Write the records out again exactly as they read, dropping any picture they hold.

Given records Block Start

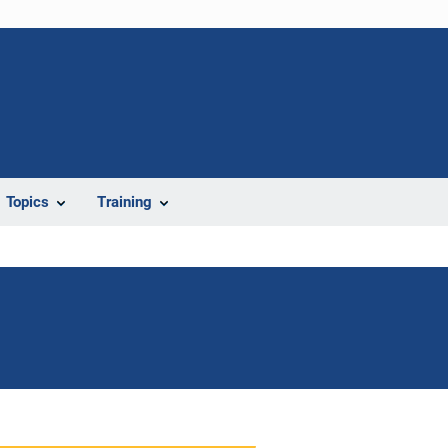
Topics
Training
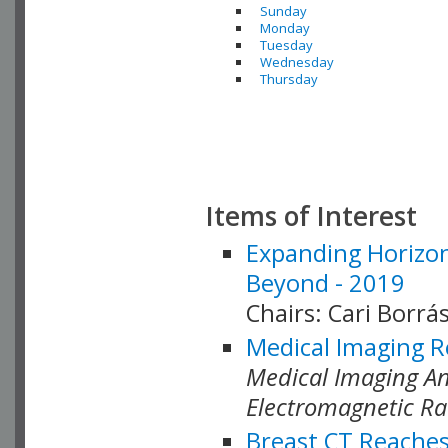
Sunday
Monday
Tuesday
Wednesday
Thursday
Items of Interest
Expanding Horizon
Beyond - 2019
Chairs: Cari Borrás
Medical Imaging R
Medical Imaging Ana
Electromagnetic Ra
Breast CT Reaches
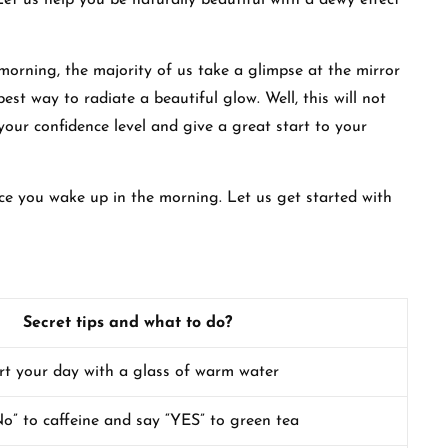
t us help you be naturally beautiful with a dewy effect
morning, the majority of us take a glimpse at the mirror
est way to radiate a beautiful glow. Well, this will not
your confidence level and give a great start to your
once you wake up in the morning. Let us get started with
Secret tips and what to do?
rt your day with a glass of warm water
o” to caffeine and say “YES” to green tea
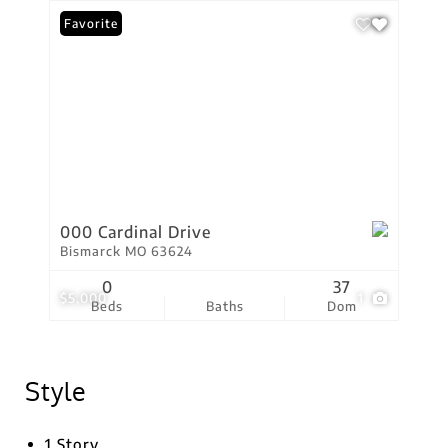
Favorite
000 Cardinal Drive
Bismarck MO 63624
0
37
$5,000
1
Beds
Baths
Dom
Style
1 Story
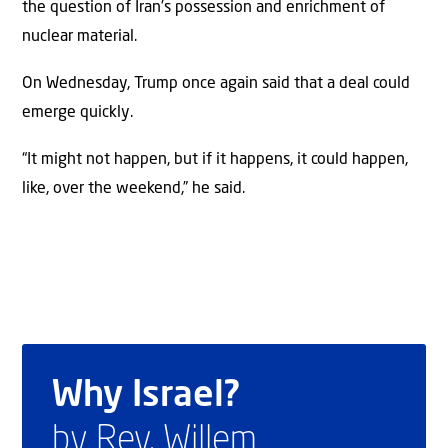
the question of Iran’s possession and enrichment of
nuclear material.
On Wednesday, Trump once again said that a deal could
emerge quickly.
“It might not happen, but if it happens, it could happen,
like, over the weekend,” he said.
Why Israel?
by Rev. Willem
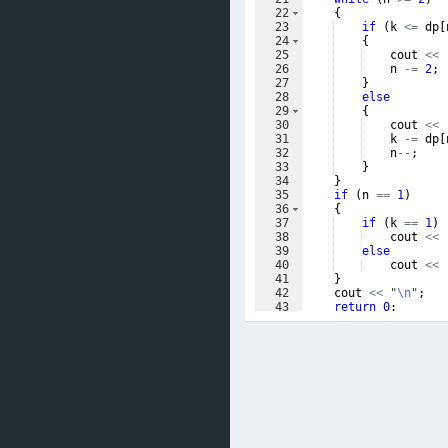
22
{
23
if
(
k
<=
dp
[
24
{
25
cout
<<
26
n
-=
2
;
27
}
28
else
29
{
30
cout
<<
31
k
-=
dp
[
32
n
--
;
33
}
34
}
35
if
(
n
==
1
)
36
{
37
if
(
k
==
1
)
38
cout
<<
39
else
40
cout
<<
41
}
42
cout
<<
"
\n
"
;
43
return
0
;
44
}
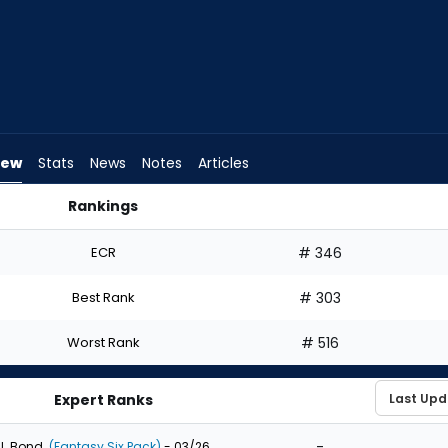
iew
Stats
News
Notes
Articles
Rankings
raft? | FantasyPros
ECR
# 346
Best Rank
# 303
Worst Rank
# 516
Expert Ranks
-
J. Bond
(Fantasy Six Pack)
- 03/26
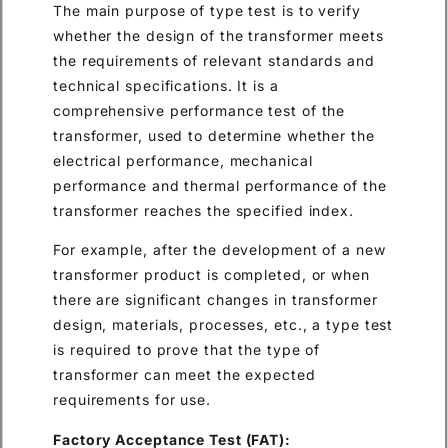
The main purpose of type test is to verify
whether the design of the transformer meets
the requirements of relevant standards and
technical specifications. It is a
comprehensive performance test of the
transformer, used to determine whether the
electrical performance, mechanical
performance and thermal performance of the
transformer reaches the specified index.
For example, after the development of a new
transformer product is completed, or when
there are significant changes in transformer
design, materials, processes, etc., a type test
is required to prove that the type of
transformer can meet the expected
requirements for use.
Factory Acceptance Test (FAT):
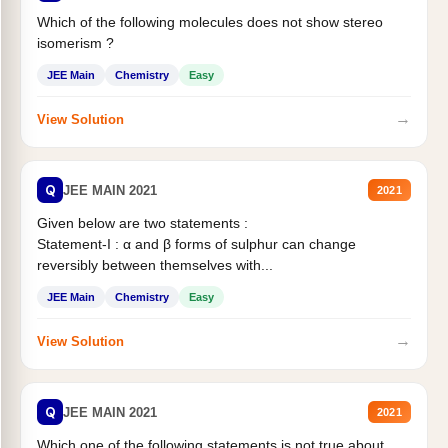
Which of the following molecules does not show stereo
isomerism ?
JEE Main
Chemistry
Easy
→
View Solution
Q
JEE MAIN 2021
2021
Given below are two statements :
Statement-I : α and β forms of sulphur can change
reversibly between themselves with...
JEE Main
Chemistry
Easy
→
View Solution
Q
JEE MAIN 2021
2021
Which one of the following statements is not true about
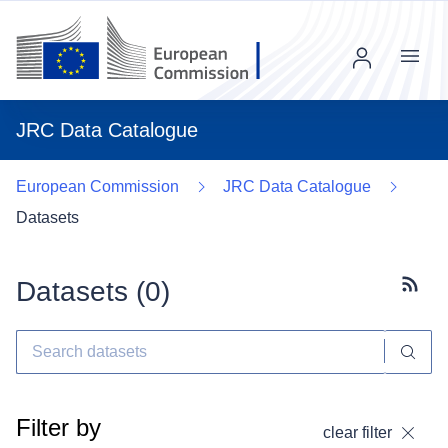
Menu
JRC Data Catalogue
European Commission
JRC Data Catalogue
Datasets
Datasets (
0
)
Subscr
Filter by
clear filter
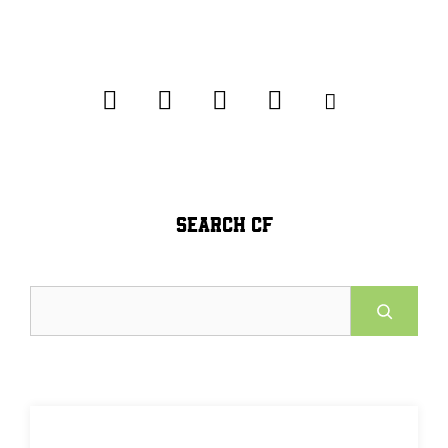
SEARCH CF
Search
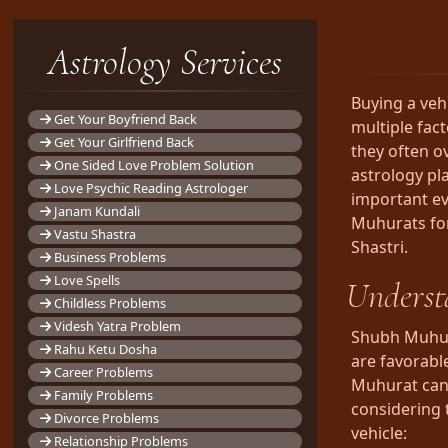
Astrology Services
Buying a veh
Get Your Boyfriend Back
multiple fac
Get Your Girlfriend Back
they often o
One Sided Love Problem Solution
astrology pla
Love Psychic Reading Astrologer
important eve
Janam Kundali
Muhurats fo
Vastu Shastra
Shastri.
Business Problems
Love Spells
Underst
Childless Problems
Videsh Yatra Problem
Shubh Muhura
Rahu Ketu Dosha
are favorable
Career Problems
Muhurat can 
Family Problems
considering 
Divorce Problems
vehicle:
Relationship Problems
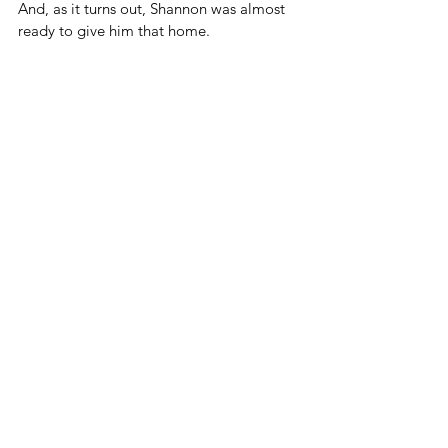
And, as it turns out, Shannon was almost 
ready to give him that home.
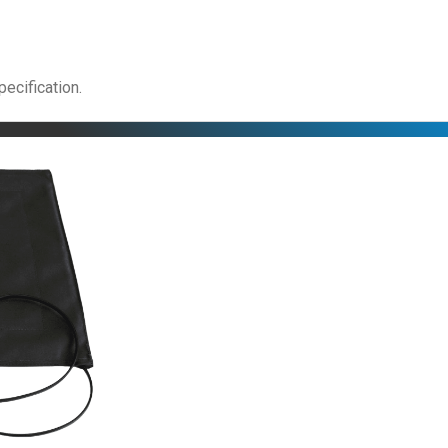
pecification.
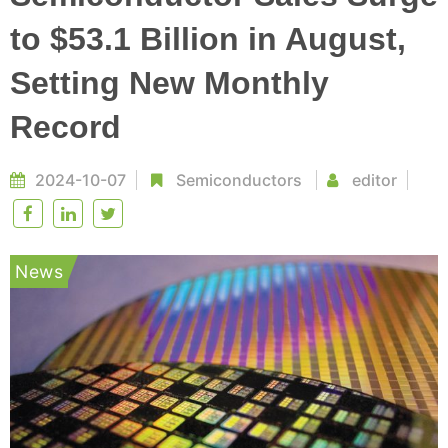
to $53.1 Billion in August,
Setting New Monthly
Record
2024-10-07
Semiconductors
editor
News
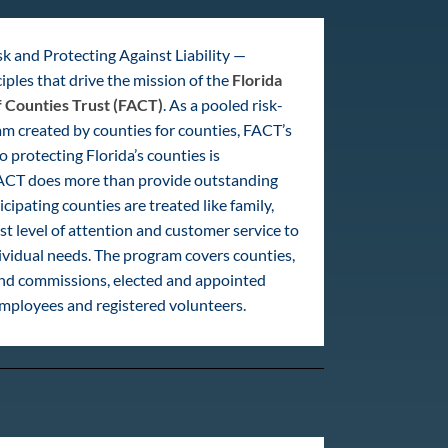
k and Protecting Against Liability —
iples that drive the mission of the
Florida
f Counties Trust (FACT)
. As a pooled risk-
m created by counties for counties, FACT’s
protecting Florida’s counties is
CT does more than provide outstanding
cipating counties are treated like family,
st level of attention and customer service to
ividual needs. The program covers counties,
and commissions, elected and appointed
 employees and registered volunteers.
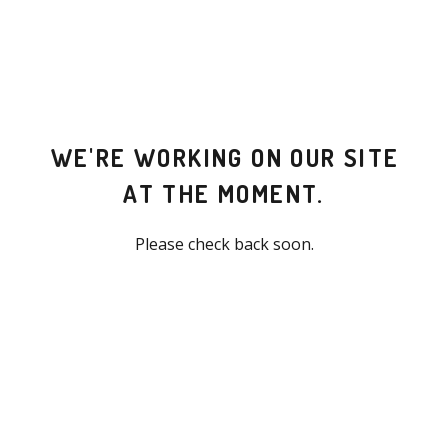
WE'RE WORKING ON OUR SITE
AT THE MOMENT.
Please check back soon.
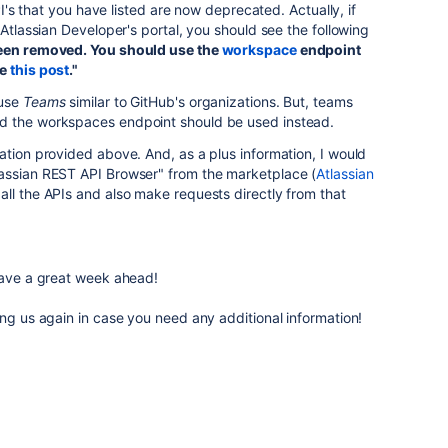
API's that you have listed are now deprecated. Actually, if
 Atlassian Developer's portal, you should see the following
een removed. You should use the
workspace
endpoint
ee
this post
."
 use
Teams
similar to GitHub's organizations. But, teams
d the workspaces endpoint should be used instead.
ation provided above. And, as a plus information, I would
assian REST API Browser" from the marketplace (
Atlassian
 all the APIs and also make requests directly from that
 have a great week ahead!
ing us again in case you need any additional information!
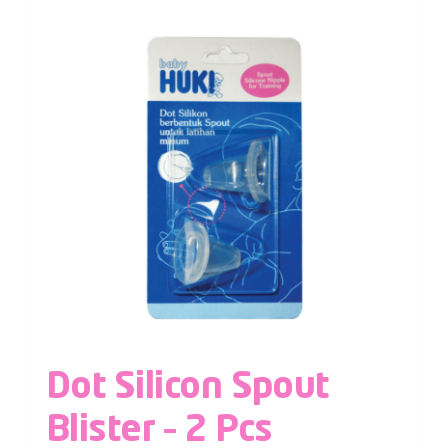
Dot Silicon Spout
Blister – 2 Pcs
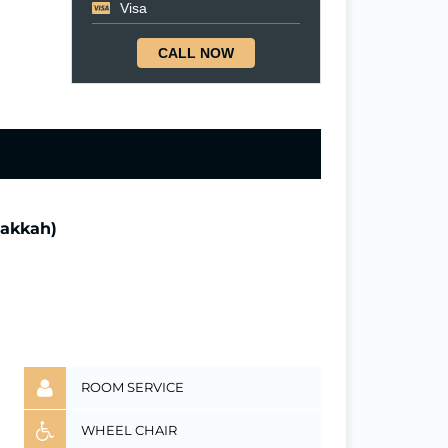
Visa
CALL NOW
Makkah)
ROOM SERVICE
WHEEL CHAIR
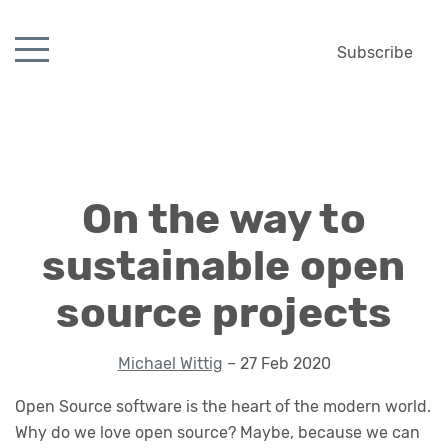
Subscribe
On the way to
sustainable open
source projects
Michael Wittig
– 27 Feb 2020
Open Source software is the heart of the modern world.
Why do we love open source? Maybe, because we can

Given records Block End

= Worked solution =
Topics
Training
Sunday
Monday
Tuesday
Wednesday
Thursday
Items of Interest
Expanding Horizon
Beyond - 2019
Chairs: Cari Borrás
Medical Imaging R
Medical Imaging Ana
Electromagnetic Ra
Breast CT Reaches
t us help you be naturally beautiful with a dewy effect
morning, the majority of us take a glimpse at the mirror
est way to radiate a beautiful glow. Well, this will not
your confidence level and give a great start to your
once you wake up in the morning. Let us get started with
Secret tips and what to do?
rt your day with a glass of warm water
o” to caffeine and say “YES” to green tea
Favorite
000 Cardinal Drive
Bismarck MO 63624
0
37
$5,000
1
Beds
Baths
Dom
Style
1 Story
the question of Iran’s possession and enrichment of
nuclear material.
On Wednesday, Trump once again said that a deal could
emerge quickly.
“It might not happen, but if it happens, it could happen,
like, over the weekend,” he said.
Why Israel?
by Rev. Willem
22
{
23
if
(
k
<=
dp
[
24
{
25
cout
<<
26
n
-=
2
;
27
}
28
else
29
{
30
cout
<<
31
k
-=
dp
[
32
n
--
;
33
}
34
}
35
if
(
n
==
1
)
36
{
37
if
(
k
==
1
)
38
cout
<<
39
else
40
cout
<<
41
}
42
cout
<<
"
\n
"
;
43
return
0
;
44
}
iew
Stats
News
Notes
Articles
Rankings
raft? | FantasyPros
ECR
# 346
Best Rank
# 303
Worst Rank
# 516
Expert Ranks
-
J. Bond
(Fantasy Six Pack)
- 03/26
The main purpose of type test is to verify
whether the design of the transformer meets
the requirements of relevant standards and
technical specifications. It is a
comprehensive performance test of the
transformer, used to determine whether the
electrical performance, mechanical
performance and thermal performance of the
transformer reaches the specified index.
For example, after the development of a new
transformer product is completed, or when
there are significant changes in transformer
design, materials, processes, etc., a type test
is required to prove that the type of
transformer can meet the expected
requirements for use.
Factory Acceptance Test (FAT):
Which of the following molecules does not show stereo
isomerism ?
JEE Main
Chemistry
Easy
→
View Solution
Q
JEE MAIN 2021
2021
Given below are two statements :
Statement-I : α and β forms of sulphur can change
reversibly between themselves with...
JEE Main
Chemistry
Easy
→
View Solution
Q
JEE MAIN 2021
2021
Which one of the following statements is not true about
Menu
JRC Data Catalogue
European Commission
JRC Data Catalogue
Datasets
Datasets (
0
)
Subscr
Filter by
clear filter
SEARCH CF
Search
Astrology Services
Buying a veh
Get Your Boyfriend Back
multiple fac
Get Your Girlfriend Back
they often o
One Sided Love Problem Solution
astrology pla
Love Psychic Reading Astrologer
important eve
Janam Kundali
Muhurats fo
Vastu Shastra
Shastri.
Business Problems
Love Spells
Underst
Childless Problems
Videsh Yatra Problem
Shubh Muhura
Rahu Ketu Dosha
are favorable
Career Problems
Muhurat can 
Family Problems
considering 
Divorce Problems
vehicle:
Relationship Problems
And, as it turns out, Shannon was almost 
ready to give him that home.
pecification.
to $53.1 Billion in August,
Setting New Monthly
Record
2024-10-07
Semiconductors
editor
News
k and Protecting Against Liability —
iples that drive the mission of the
Florida
f Counties Trust (FACT)
. As a pooled risk-
m created by counties for counties, FACT’s
protecting Florida’s counties is
CT does more than provide outstanding
cipating counties are treated like family,
st level of attention and customer service to
ividual needs. The program covers counties,
and commissions, elected and appointed
 employees and registered volunteers.
WE'RE WORKING ON OUR SITE
AT THE MOMENT.
Please check back soon.
API's that you have listed are now deprecated. Actually, if
 Atlassian Developer's portal, you should see the following
een removed. You should use the
workspace
endpoint
ee
this post
."
 use
Teams
similar to GitHub's organizations. But, teams
d the workspaces endpoint should be used instead.
ation provided above. And, as a plus information, I would
assian REST API Browser" from the marketplace (
Atlassian
 all the APIs and also make requests directly from that
 have a great week ahead!
ing us again in case you need any additional information!
Dot Silicon Spout
Blister – 2 Pcs
Visa
CALL NOW
Makkah)
ROOM SERVICE
WHEEL CHAIR
Subscribe
On the way to
sustainable open
source projects
Michael Wittig
– 27 Feb 2020
Open Source software is the heart of the modern world.
Why do we love open source? Maybe, because we can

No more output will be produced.